> _EXERCISE_
Find how many lines below hold "every", and give that number as the entire answer.

[[ LISTED RECORDS, beginning ]]

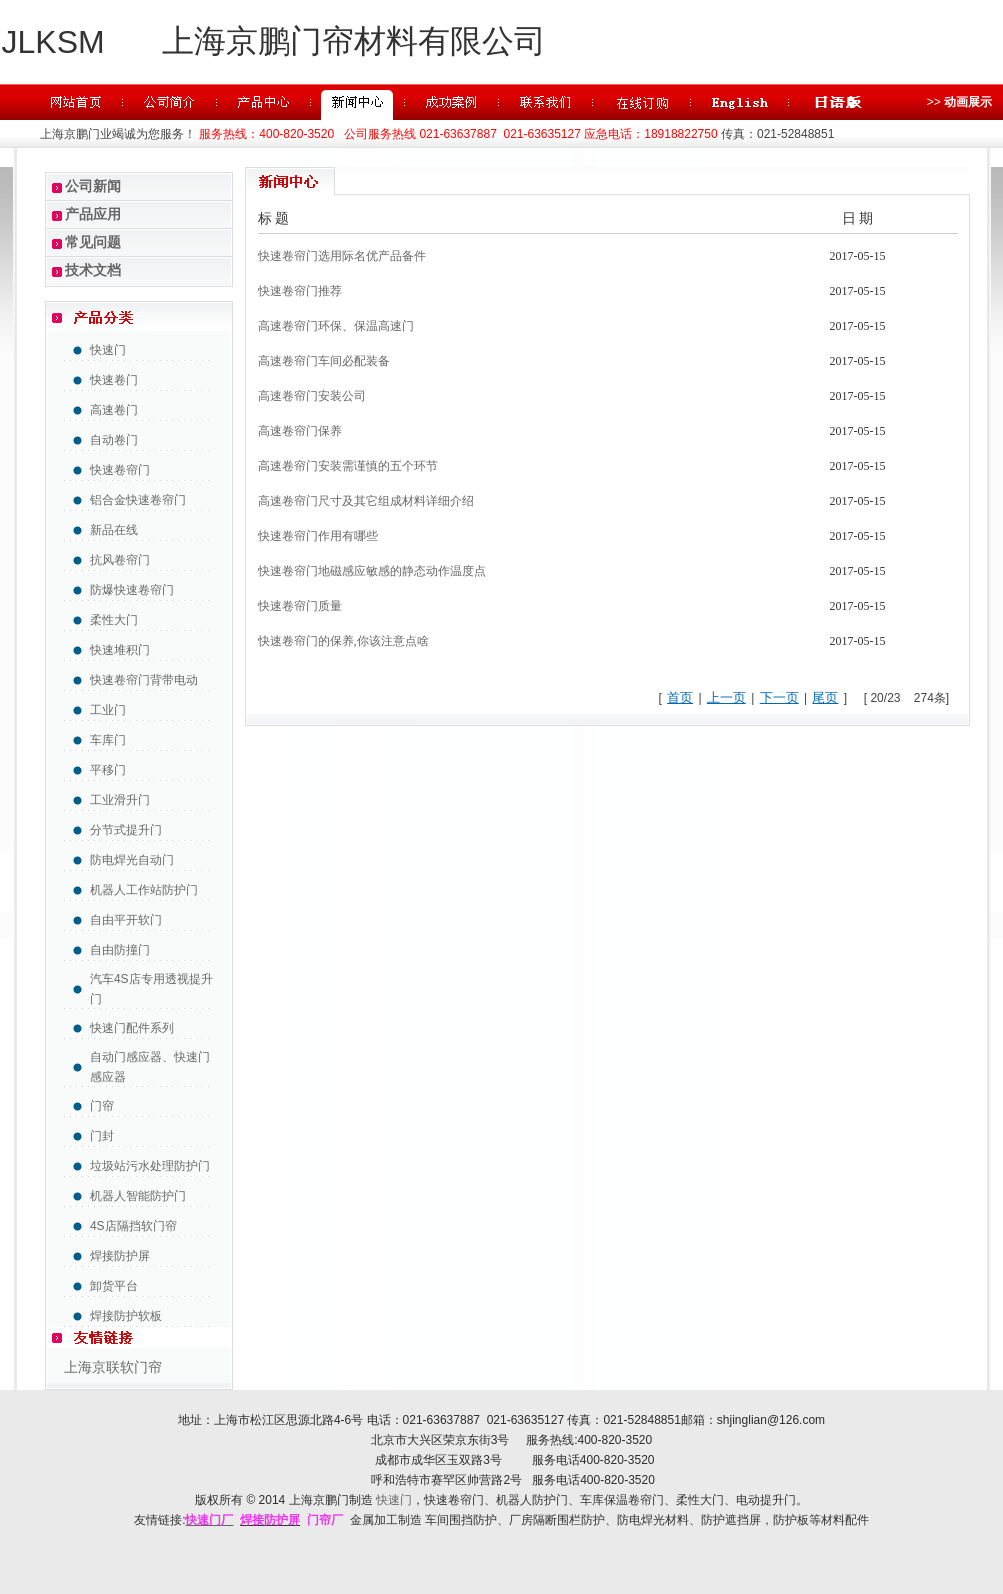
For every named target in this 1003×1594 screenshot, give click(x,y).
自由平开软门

[[ LISTED RECORDS, end ]]
[[ LISTED RECORDS, beginning ]]

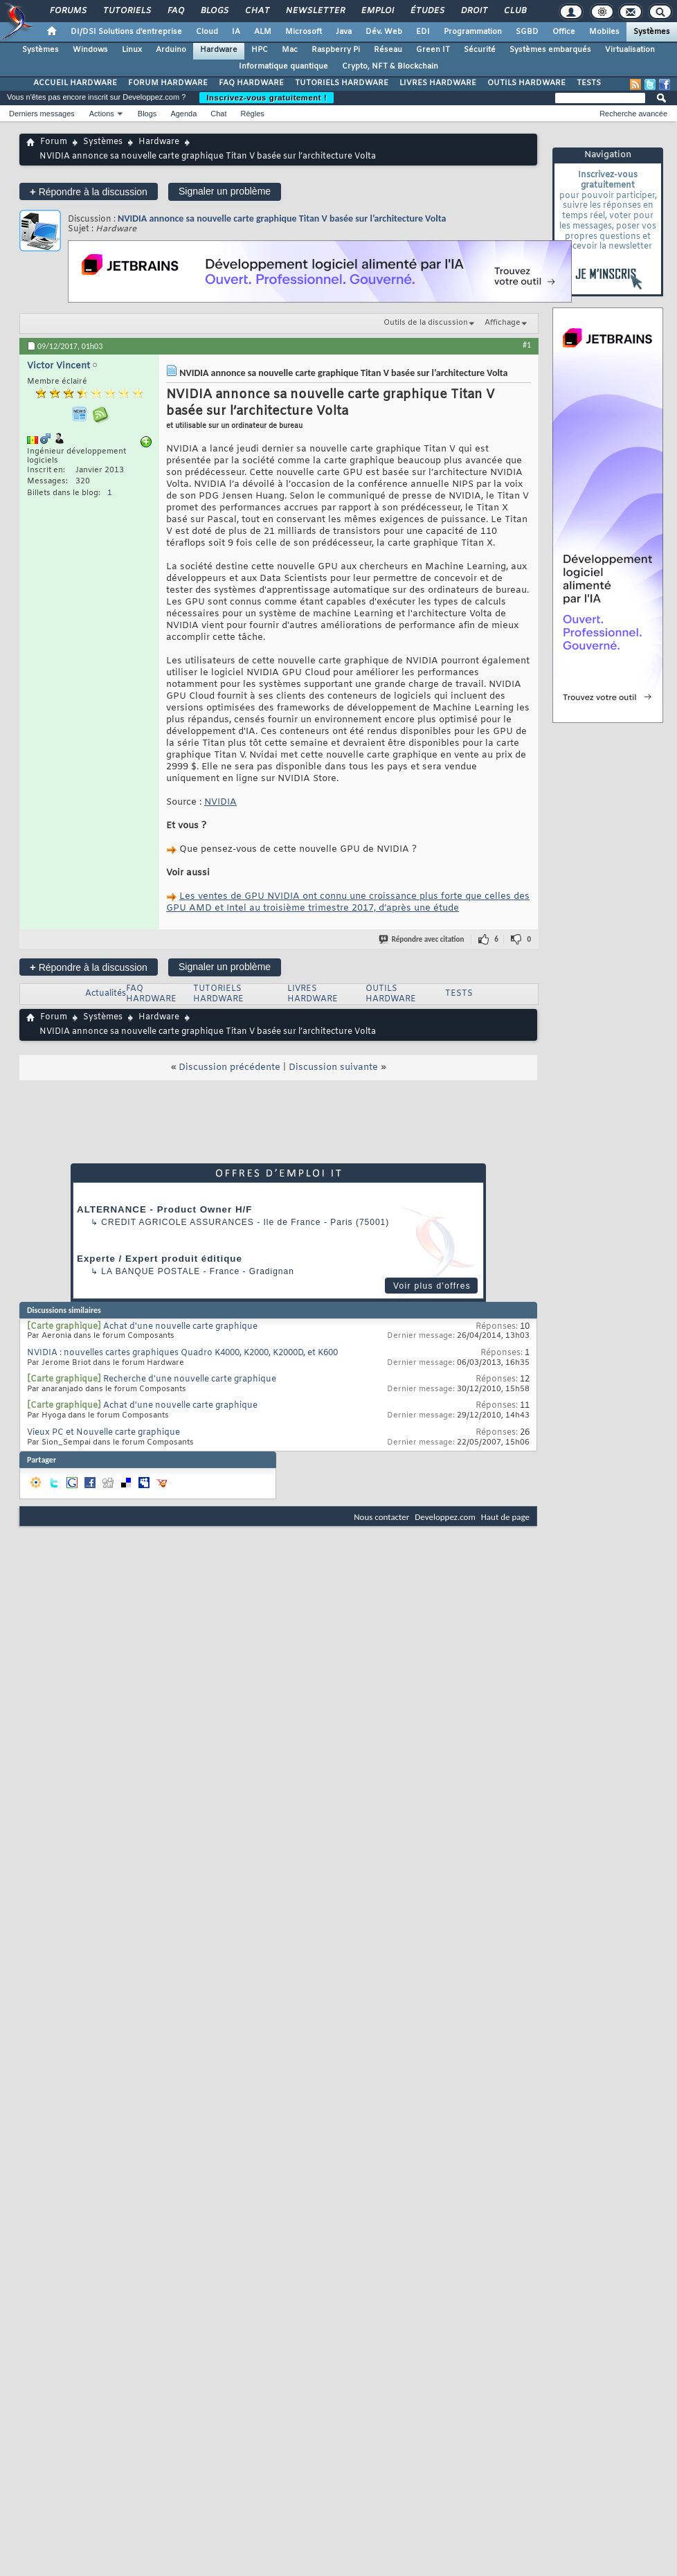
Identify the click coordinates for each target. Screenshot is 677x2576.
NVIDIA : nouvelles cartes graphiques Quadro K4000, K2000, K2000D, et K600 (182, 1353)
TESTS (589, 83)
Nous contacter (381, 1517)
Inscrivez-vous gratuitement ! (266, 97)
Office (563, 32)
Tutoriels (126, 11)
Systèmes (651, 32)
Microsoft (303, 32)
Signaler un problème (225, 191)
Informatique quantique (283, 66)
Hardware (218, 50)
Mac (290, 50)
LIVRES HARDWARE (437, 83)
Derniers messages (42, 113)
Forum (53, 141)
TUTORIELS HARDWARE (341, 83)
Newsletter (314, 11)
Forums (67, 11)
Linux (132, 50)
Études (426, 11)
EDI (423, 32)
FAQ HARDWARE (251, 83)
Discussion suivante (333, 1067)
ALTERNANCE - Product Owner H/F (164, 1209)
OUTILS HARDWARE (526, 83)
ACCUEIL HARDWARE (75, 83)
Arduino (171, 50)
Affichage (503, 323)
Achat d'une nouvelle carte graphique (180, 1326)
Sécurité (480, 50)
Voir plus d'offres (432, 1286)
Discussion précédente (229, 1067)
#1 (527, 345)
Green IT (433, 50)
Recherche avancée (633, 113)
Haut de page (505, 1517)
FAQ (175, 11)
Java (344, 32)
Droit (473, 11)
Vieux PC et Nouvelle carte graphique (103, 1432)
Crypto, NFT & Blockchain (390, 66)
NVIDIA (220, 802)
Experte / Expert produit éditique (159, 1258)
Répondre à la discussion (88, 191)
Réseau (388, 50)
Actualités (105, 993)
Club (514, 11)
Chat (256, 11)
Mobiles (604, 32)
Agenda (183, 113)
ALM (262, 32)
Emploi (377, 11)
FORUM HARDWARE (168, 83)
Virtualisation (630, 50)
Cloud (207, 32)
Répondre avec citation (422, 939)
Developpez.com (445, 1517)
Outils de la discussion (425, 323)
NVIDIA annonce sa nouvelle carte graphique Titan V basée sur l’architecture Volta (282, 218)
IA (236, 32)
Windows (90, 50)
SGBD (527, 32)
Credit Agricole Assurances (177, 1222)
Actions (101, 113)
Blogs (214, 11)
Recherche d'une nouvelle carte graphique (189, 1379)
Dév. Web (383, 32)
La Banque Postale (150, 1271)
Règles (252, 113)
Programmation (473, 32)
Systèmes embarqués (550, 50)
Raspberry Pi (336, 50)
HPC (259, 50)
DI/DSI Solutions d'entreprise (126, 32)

[[ LISTED RECORDS, end ]]
[[ LISTED RECORDS, beginning ]]

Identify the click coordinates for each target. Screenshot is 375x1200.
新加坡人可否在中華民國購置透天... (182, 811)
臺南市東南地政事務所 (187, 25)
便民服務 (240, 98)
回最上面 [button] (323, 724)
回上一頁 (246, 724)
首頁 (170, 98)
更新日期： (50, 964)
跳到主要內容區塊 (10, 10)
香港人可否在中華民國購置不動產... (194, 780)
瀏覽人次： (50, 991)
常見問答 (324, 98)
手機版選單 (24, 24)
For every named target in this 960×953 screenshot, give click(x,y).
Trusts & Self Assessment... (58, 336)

[[ LISTED RECORDS, end ]]

> _RESULT OF THE EXERCISE_
2